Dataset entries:
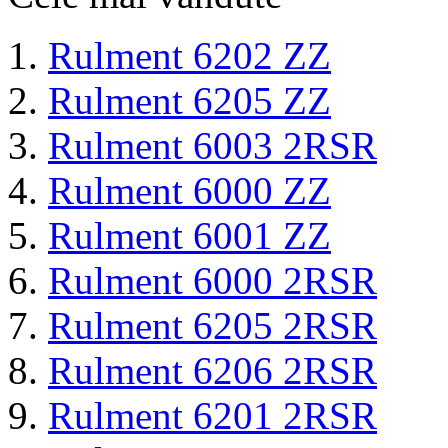
Rulment 6202 ZZ
Rulment 6205 ZZ
Rulment 6003 2RSR
Rulment 6000 ZZ
Rulment 6001 ZZ
Rulment 6000 2RSR
Rulment 6205 2RSR
Rulment 6206 2RSR
Rulment 6201 2RSR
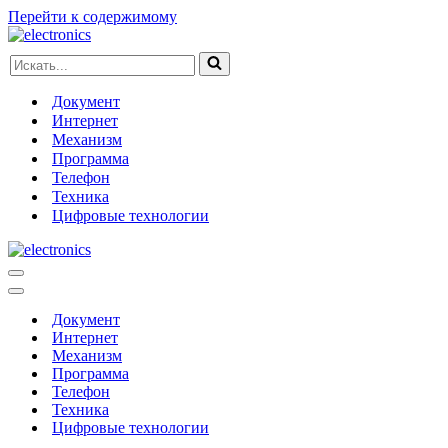
Перейти к содержимому
Искать...
Документ
Интернет
Механизм
Программа
Телефон
Техника
Цифровые технологии
Меню
навигации
Меню
навигации
Документ
Интернет
Механизм
Программа
Телефон
Техника
Цифровые технологии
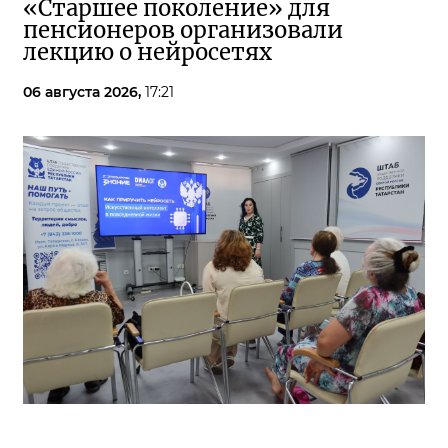
«Старшее поколение» для
пенсионеров организовали
лекцию о нейросетях
06 августа 2026,
17:21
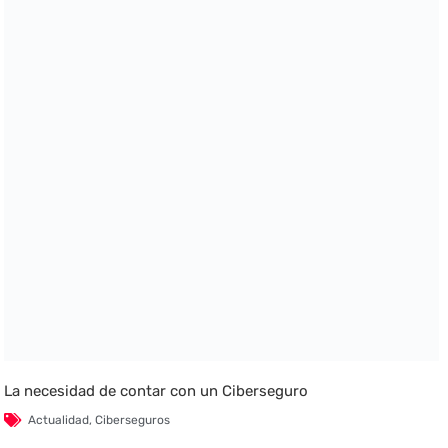
La necesidad de contar con un Ciberseguro
Actualidad
,
Ciberseguros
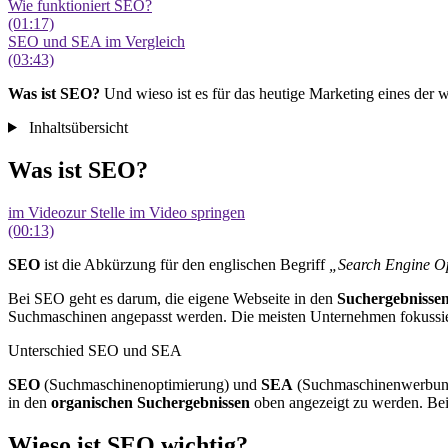
Wie funktioniert SEO?
(01:17)
SEO und SEA im Vergleich
(03:43)
Was ist SEO?
Und wieso ist es für das heutige Marketing eines der 
Inhaltsübersicht
Was ist SEO?
im Video
zur Stelle im Video springen
(00:13)
SEO
ist die Abkürzung für den englischen Begriff
„Search Engine Op
Bei SEO geht es darum, die eigene Webseite in den
Suchergebnisse
Suchmaschinen angepasst werden. Die meisten Unternehmen fokussie
Unterschied SEO und SEA
SEO
(Suchmaschinenoptimierung) und
SEA
(Suchmaschinenwerbung) 
in den
organischen Suchergebnissen
oben angezeigt zu werden. Be
Wieso ist SEO wichtig?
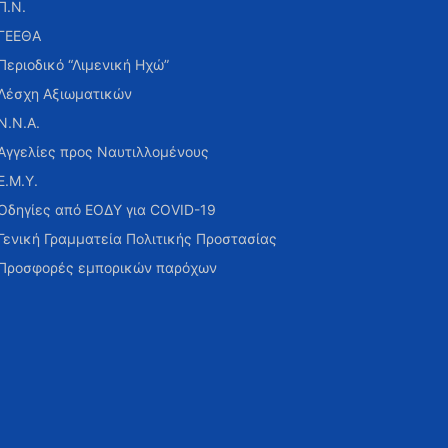
Π.Ν.
ΓΕΕΘΑ
Περιοδικό “Λιμενική Ηχώ”
Λέσχη Αξιωματικών
Ν.Ν.Α.
Αγγελίες προς Ναυτιλλομένους
Ε.Μ.Υ.
Οδηγίες από ΕΟΔΥ για COVID-19
Γενική Γραμματεία Πολιτικής Προστασίας
Προσφορές εμπορικών παρόχων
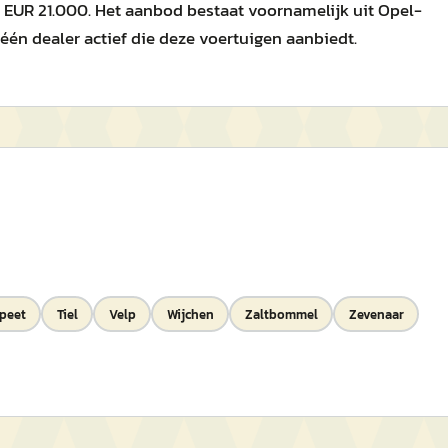
n EUR 21.000. Het aanbod bestaat voornamelijk uit Opel-
r één dealer actief die deze voertuigen aanbiedt.
peet
Tiel
Velp
Wijchen
Zaltbommel
Zevenaar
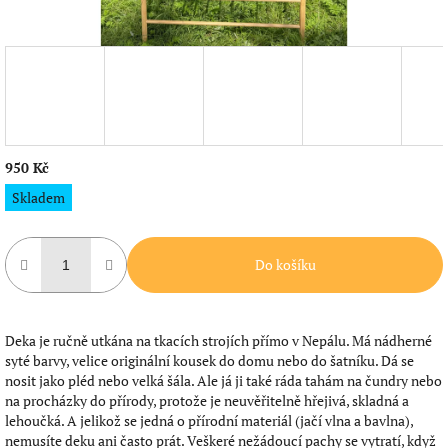
950 Kč
Měrná
Skladem
cena:
Do košíku
Deka je ručně utkána na tkacích strojích přímo v Nepálu. Má nádherné
syté barvy, velice originální kousek do domu nebo do šatníku. Dá se
nosit jako pléd nebo velká šála. Ale já ji také ráda tahám na čundry nebo
na procházky do přírody, protože je neuvěřitelně hřejivá, skladná a
lehoučká. A jelikož se jedná o přírodní materiál (jačí vlna a bavlna),
nemusíte deku ani často prát. Veškeré nežádoucí pachy se vytratí, když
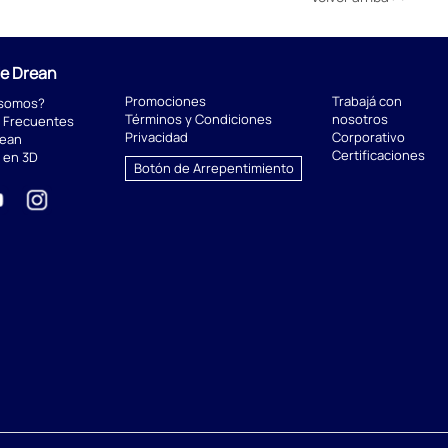
de Drean
Promociones
Trabajá con
 somos?
Términos y Condiciones
nosotros
 Frecuentes
Privacidad
Corporativo
rean
Certificaciones
 en 3D
Botón de Arrepentimiento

Exercise: Images are to be omitted; repeat the remaining data above exactly.

The completed task:
Rulment 6202 ZZ
Rulment 6205 ZZ
Rulment 6003 2RSR
Rulment 6000 ZZ
Rulment 6001 ZZ
Rulment 6000 2RSR
Rulment 6205 2RSR
Rulment 6206 2RSR
Rulment 6201 2RSR
Перейти к содержимому
Искать...
Документ
Интернет
Механизм
Программа
Телефон
Техника
Цифровые технологии
Меню
навигации
Меню
навигации
Документ
Интернет
Механизм
Программа
Телефон
Техника
Цифровые технологии
«Старшее поколение» для
пенсионеров организовали
лекцию о нейросетях
06 августа 2026,
17:21
La necesidad de contar con un Ciberseguro
Actualidad
,
Ciberseguros
Wie funktioniert SEO?
(01:17)
SEO und SEA im Vergleich
(03:43)
Was ist SEO?
Und wieso ist es für das heutige Marketing eines der 
Inhaltsübersicht
Was ist SEO?
im Video
zur Stelle im Video springen
(00:13)
SEO
ist die Abkürzung für den englischen Begriff
„Search Engine Op
Bei SEO geht es darum, die eigene Webseite in den
Suchergebnisse
Suchmaschinen angepasst werden. Die meisten Unternehmen fokussie
Unterschied SEO und SEA
SEO
(Suchmaschinenoptimierung) und
SEA
(Suchmaschinenwerbung) 
in den
organischen Suchergebnissen
oben angezeigt zu werden. Be
Wieso ist SEO wichtig?
Π.Ν.
ΓΕΕΘΑ
Περιοδικό “Λιμενική Ηχώ”
Λέσχη Αξιωματικών
Ν.Ν.Α.
Αγγελίες προς Ναυτιλλομένους
Ε.Μ.Υ.
Οδηγίες από ΕΟΔΥ για COVID-19
Γενική Γραμματεία Πολιτικής Προστασίας
Προσφορές εμπορικών παρόχων
n EUR 21.000. Het aanbod bestaat voornamelijk uit Opel-
r één dealer actief die deze voertuigen aanbiedt.
peet
Tiel
Velp
Wijchen
Zaltbommel
Zevenaar
950 Kč
Měrná
Skladem
cena:
Do košíku
Deka je ručně utkána na tkacích strojích přímo v Nepálu. Má nádherné
syté barvy, velice originální kousek do domu nebo do šatníku. Dá se
nosit jako pléd nebo velká šála. Ale já ji také ráda tahám na čundry nebo
na procházky do přírody, protože je neuvěřitelně hřejivá, skladná a
lehoučká. A jelikož se jedná o přírodní materiál (jačí vlna a bavlna),
nemusíte deku ani často prát. Veškeré nežádoucí pachy se vytratí, když
de Drean
Promociones
Trabajá con
 somos?
Términos y Condiciones
nosotros
 Frecuentes
Privacidad
Corporativo
rean
Certificaciones
 en 3D
Botón de Arrepentimiento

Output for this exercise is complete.